> **Assignment**
Reproduce the records below exactly from their first line through the line containing "samedi, si votre", omitting all pictures.

> **Material supplied**
╔══

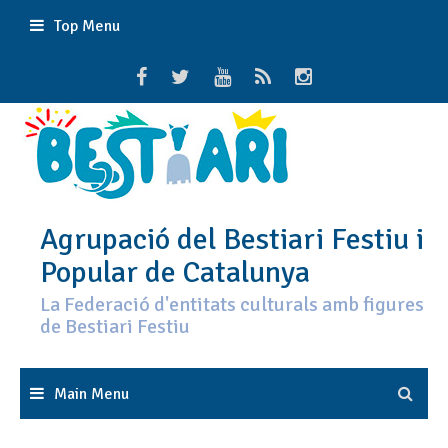
Skip
Top Menu
to
content
Agrupació del Bestiari Festiu i
Popular de Catalunya
La Federació d'entitats culturals amb figures
de Bestiari Festiu
Main Menu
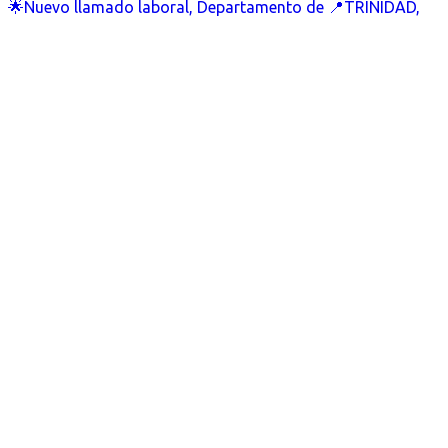
🌟Nuevo llamado laboral, Departamento de 📍TRINIDAD,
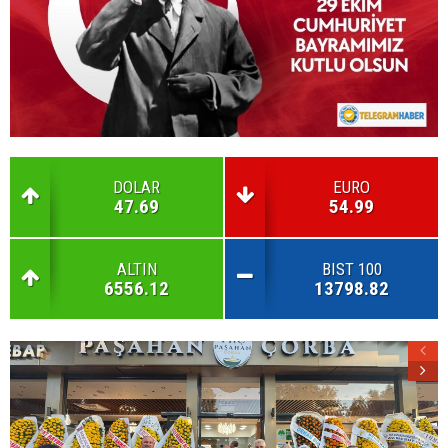
DOLAR
EURO
47.69
54.99
ALTIN
BIST 100
6556.12
13798.82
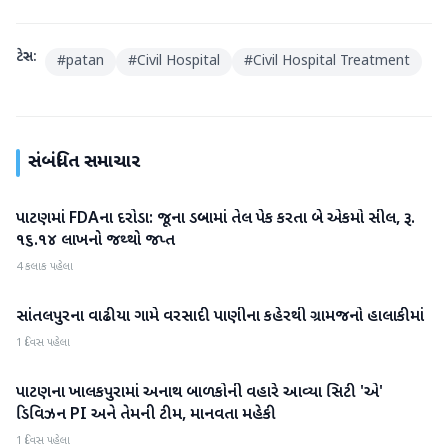
ટેગ્સ:
#
patan
#
Civil Hospital
#
Civil Hospital Treatment
સંબંધિત સમાચાર
પાટણમાં FDAના દરોડા: જૂના ડબ્બામાં તેલ પેક કરતા બે એકમો સીલ, રૂ.
પાટણ
૧૬.૧૪ લાખનો જથ્થો જપ્ત
4 કલાક પહેલા
સાંતલપુરના વાઢીયા ગામે વરસાદી પાણીના કહેરથી ગ્રામજનો હાલાકીમાં
પાટણ
1 દિવસ પહેલા
પાટણના ખાલકપુરામાં અનાથ બાળકોની વહારે આવ્યા સિટી 'એ'
પાટણ
ડિવિઝન PI અને તેમની ટીમ, માનવતા મહેકી
1 દિવસ પહેલા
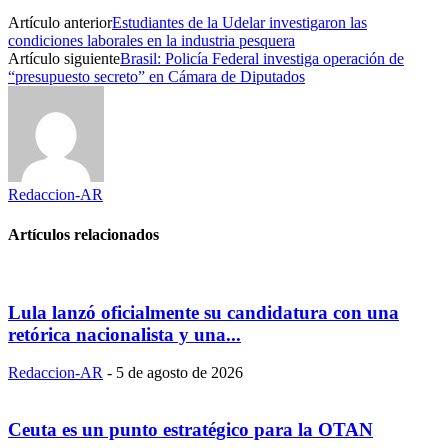
Artículo anterior
Estudiantes de la Udelar investigaron las
condiciones laborales en la industria pesquera
Artículo siguiente
Brasil: Policía Federal investiga operación de
“presupuesto secreto” en Cámara de Diputados
Redaccion-AR
Artículos relacionados
Lula lanzó oficialmente su candidatura con una
retórica nacionalista y una...
Redaccion-AR
-
5 de agosto de 2026
Ceuta es un punto estratégico para la OTAN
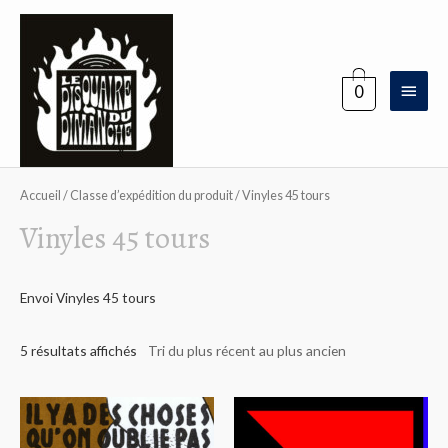
Aller
au
contenu
Menu
0
princi
Accueil
/ Classe d’expédition du produit / Vinyles 45 tours
Vinyles 45 tours
Envoi Vinyles 45 tours
5 résultats affichés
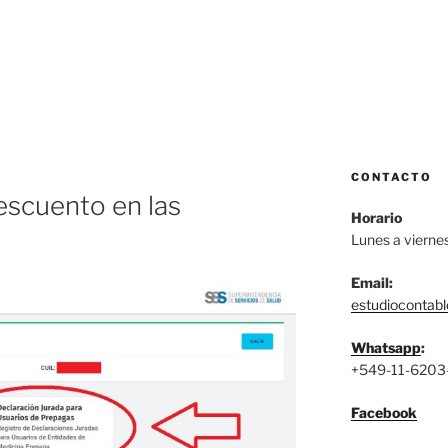
CONTACTO
escuento en las
Horario
Lunes a vierne
Email:
estudiocontab
Whatsapp
:
+549-11-6203
Facebook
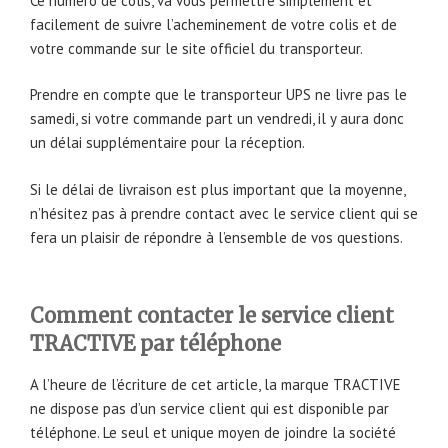
Ce numéro de colis, va vous permettre simplement et
facilement de suivre l’acheminement de votre colis et de
votre commande sur le site officiel du transporteur.
Prendre en compte que le transporteur UPS ne livre pas le
samedi, si votre commande part un vendredi, il y aura donc
un délai supplémentaire pour la réception.
Si le délai de livraison est plus important que la moyenne,
n’hésitez pas à prendre contact avec le service client qui se
fera un plaisir de répondre à l’ensemble de vos questions.
Comment contacter le service client
TRACTIVE par téléphone
A l’heure de l’écriture de cet article, la marque TRACTIVE
ne dispose pas d’un service client qui est disponible par
téléphone. Le seul et unique moyen de joindre la société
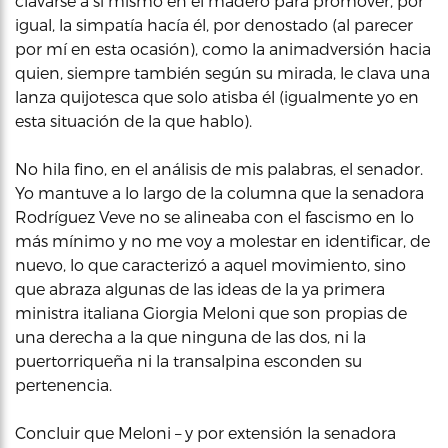
clavarse a sí mismo en el madero para promover, por
igual, la simpatía hacía él, por denostado (al parecer
por mí en esta ocasión), como la animadversión hacia
quien, siempre también según su mirada, le clava una
lanza quijotesca que solo atisba él (igualmente yo en
esta situación de la que hablo).
No hila fino, en el análisis de mis palabras, el senador.
Yo mantuve a lo largo de la columna que la senadora
Rodríguez Veve no se alineaba con el fascismo en lo
más mínimo y no me voy a molestar en identificar, de
nuevo, lo que caracterizó a aquel movimiento, sino
que abraza algunas de las ideas de la ya primera
ministra italiana Giorgia Meloni que son propias de
una derecha a la que ninguna de las dos, ni la
puertorriqueña ni la transalpina esconden su
pertenencia.
Concluir que Meloni – y por extensión la senadora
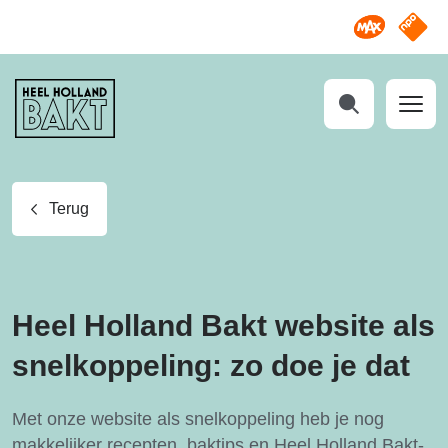
Omroep M
NPO S
Heel
Holland
Bakt
Zoeken
Terug
Heel Holland Bakt website als
snelkoppeling: zo doe je dat
Met onze website als snelkoppeling heb je nog
makkelijker recepten, baktips en Heel Holland Bakt-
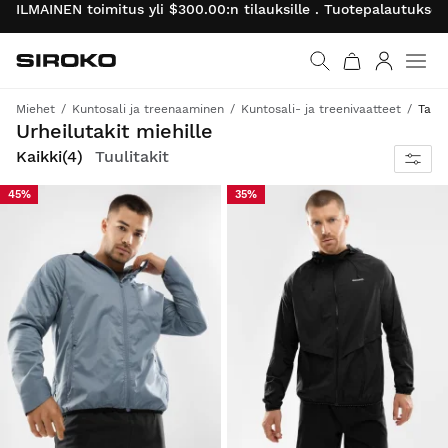
ILMAINEN toimitus yli $300.00:n tilauksille . Tuotepalautukse
Siroko.com
Palaa aloitussivulle
Kirjaudu 
Miehet
Kuntosali ja treenaaminen
Kuntosali- ja treenivaatteet
Takit
Kevyet, kestävät ja hengittävät takit, jotka sopivat treenaamiseen, juoksemiseen tai aktiiviseen elämäntyyliin.
Urheilutakit miehille
Kaikki
(4)
Tuulitakit
45%
35%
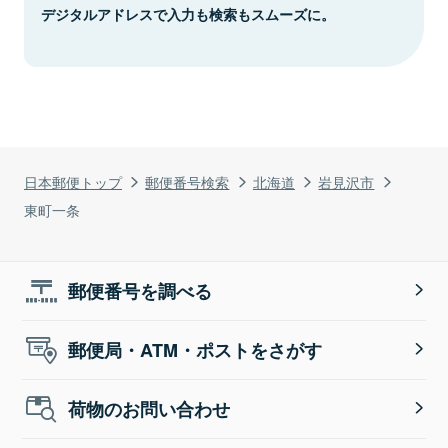
デジタルアドレスで入力も検索もスムーズに。
日本郵便トップ
郵便番号検索
北海道
岩見沢市
東町一条
郵便番号を調べる
郵便局・ATM・ポストをさがす
荷物のお問い合わせ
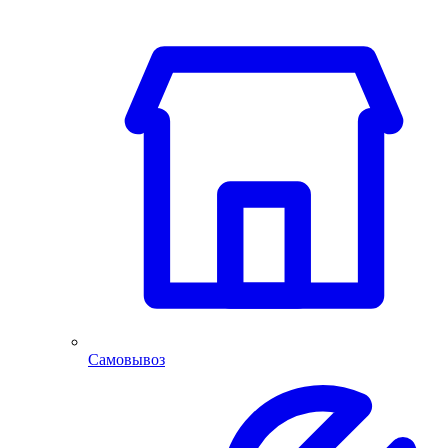
Самовывоз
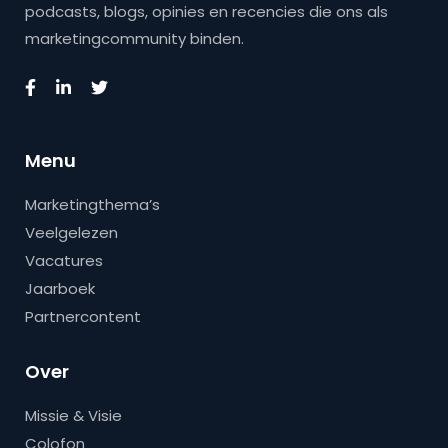
podcasts, blogs, opinies en recencies die ons als
marketingcommunity binden.
Menu
Marketingthema’s
Veelgelezen
Vacatures
Jaarboek
Partnercontent
Over
Missie & Visie
Colofon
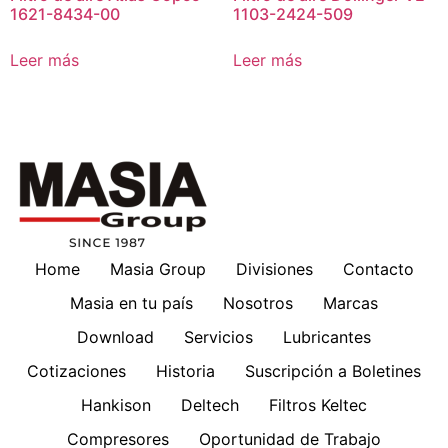
1621-8434-00
1103-2424-509
Leer más
Leer más
Home
Masia Group
Divisiones
Contacto
Masia en tu país
Nosotros
Marcas
Download
Servicios
Lubricantes
Cotizaciones
Historia
Suscripción a Boletines
Hankison
Deltech
Filtros Keltec
Compresores
Oportunidad de Trabajo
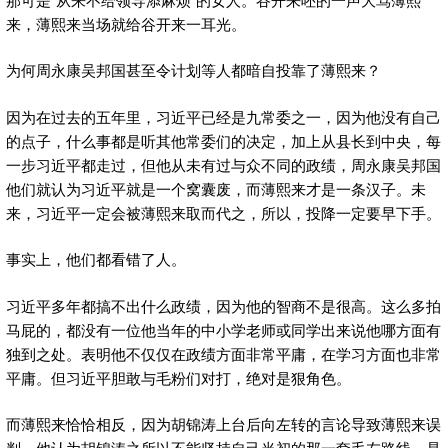
来，薄熙来当场就给谷开来一耳光。
为何周永康吴邦国甚至令计划等人都暗自投靠了薄熙来？
因为在过去的五年里，习近平已经是九常委之一，因为他没有自己
的点子，什么事都是听其他常委们的决定，加上从县长到中央，每
一步习近平都走过，但他从未有过与众不同的政绩，周永康吴邦国
他们就认为习近平就是一个窝囊废，而薄熙来才是一条汉子。未
来，习近平一定会被薄熙来取而代之，所以，投降一定要早下手。
事实上，他们都看错了人。
习近平多年都搞不出什么政绩，因为他的智商不是很高。这么多拍
马屁的，都没有一位他当年的中小学老师或同学出来说他哪方面有
独到之处。表明他不仅仅在政绩方面非常平庸，在学习方面也非常
平庸。但习近平胆敢与毛粉们对打，绝对是狠角色。
而薄熙来恰恰相反，因为胡锦涛上台后向左转的言论导致薄熙来误
判，他认为胡锦涛之所以不能坚持自己当初的那一套毛左路线，是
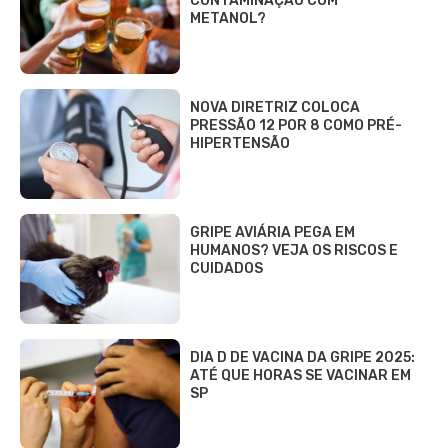
CONTAMINAÇÃO COM
METANOL?
NOVA DIRETRIZ COLOCA
PRESSÃO 12 POR 8 COMO PRÉ-
HIPERTENSÃO
GRIPE AVIÁRIA PEGA EM
HUMANOS? VEJA OS RISCOS E
CUIDADOS
DIA D DE VACINA DA GRIPE 2025:
ATÉ QUE HORAS SE VACINAR EM
SP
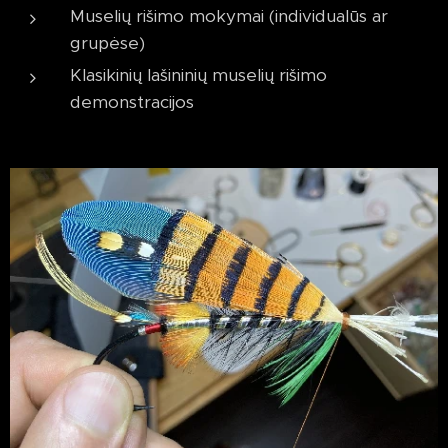
Muselių rišimo mokymai (individualūs ar
grupėse)
Klasikinių lašininių muselių rišimo
demonstracijos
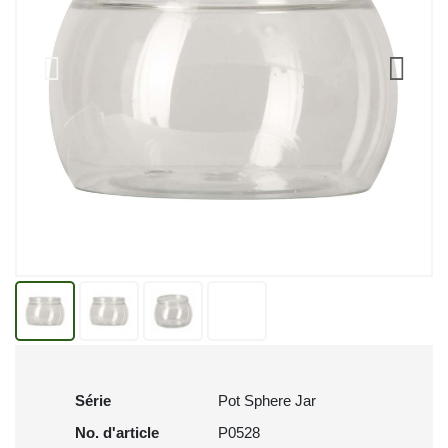
Série
Pot Sphere Jar
No. d'article
P0528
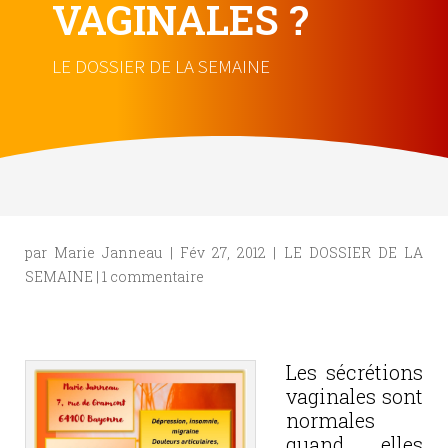
VAGINALES ?
LE DOSSIER DE LA SEMAINE
par
Marie Janneau
|
Fév 27, 2012
|
LE DOSSIER DE LA
SEMAINE
|
1 commentaire
Les sécrétions
vaginales sont
normales
quand elles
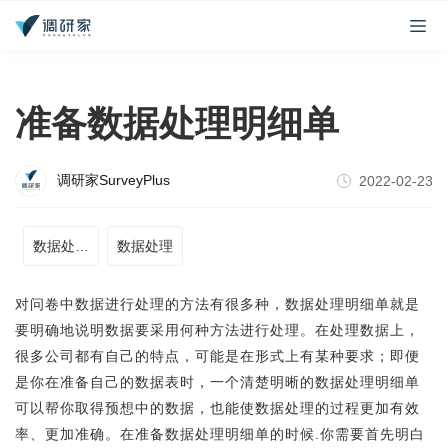
准备数据处理明细单
调研家SurveyPlus
2022-02-23
数据处理明细单
数据处理
对问卷中数据进行处理的方法有很多种，数据处理明细单就是
要明确地说明数据要采用何种方法进行处理。在处理数据上，
很多公司都有自己的特点，可能是在形式上有某种要求；即便
是你在准备自己的数据表时，一个清楚明晰的数据处理明细单
可以帮你取得预想中的数据，也能使数据处理的过程更加有效
率、更加准确。在准备数据处理明细单的时候.你需要首先明白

╚══

> **Answer area**
Skip
Top Menu
to
content
Agrupació del Bestiari Festiu i
Popular de Catalunya
La Federació d'entitats culturals amb figures
de Bestiari Festiu
Main Menu
🌟Nuevo llamado laboral, Departamento de 📍TRINIDAD,
DOLAR
EURO
47.69
54.99
ALTIN
BIST 100
6556.12
13798.82
ટેગ્સ:
#
patan
#
Civil Hospital
#
Civil Hospital Treatment
સંબંધિત સમાચાર
પાટણમાં FDAના દરોડા: જૂના ડબ્બામાં તેલ પેક કરતા બે એકમો સીલ, રૂ.
પાટણ
૧૬.૧૪ લાખનો જથ્થો જપ્ત
4 કલાક પહેલા
સાંતલપુરના વાઢીયા ગામે વરસાદી પાણીના કહેરથી ગ્રામજનો હાલાકીમાં
પાટણ
1 દિવસ પહેલા
પાટણના ખાલકપુરામાં અનાથ બાળકોની વહારે આવ્યા સિટી 'એ'
પાટણ
ડિવિઝન PI અને તેમની ટીમ, માનવતા મહેકી
1 દિવસ પહેલા
Artículo anterior
Estudiantes de la Udelar investigaron las
condiciones laborales en la industria pesquera
Artículo siguiente
Brasil: Policía Federal investiga operación de
“presupuesto secreto” en Cámara de Diputados
Redaccion-AR
Artículos relacionados
Lula lanzó oficialmente su candidatura con una
retórica nacionalista y una...
Redaccion-AR
-
5 de agosto de 2026
Ceuta es un punto estratégico para la OTAN
Aller
au
contenu
Menu
0
princi
Accueil
/ Classe d’expédition du produit / Vinyles 45 tours
Vinyles 45 tours
Envoi Vinyles 45 tours
5 résultats affichés
CONTACTO
escuento en las
Horario
Lunes a vierne
Email:
estudiocontab
Whatsapp
:
+549-11-6203
Facebook
Ce numéro de colis, va vous permettre simplement et
facilement de suivre l’acheminement de votre colis et de
votre commande sur le site officiel du transporteur.
Prendre en compte que le transporteur UPS ne livre pas le
samedi, si votre commande part un vendredi, il y aura donc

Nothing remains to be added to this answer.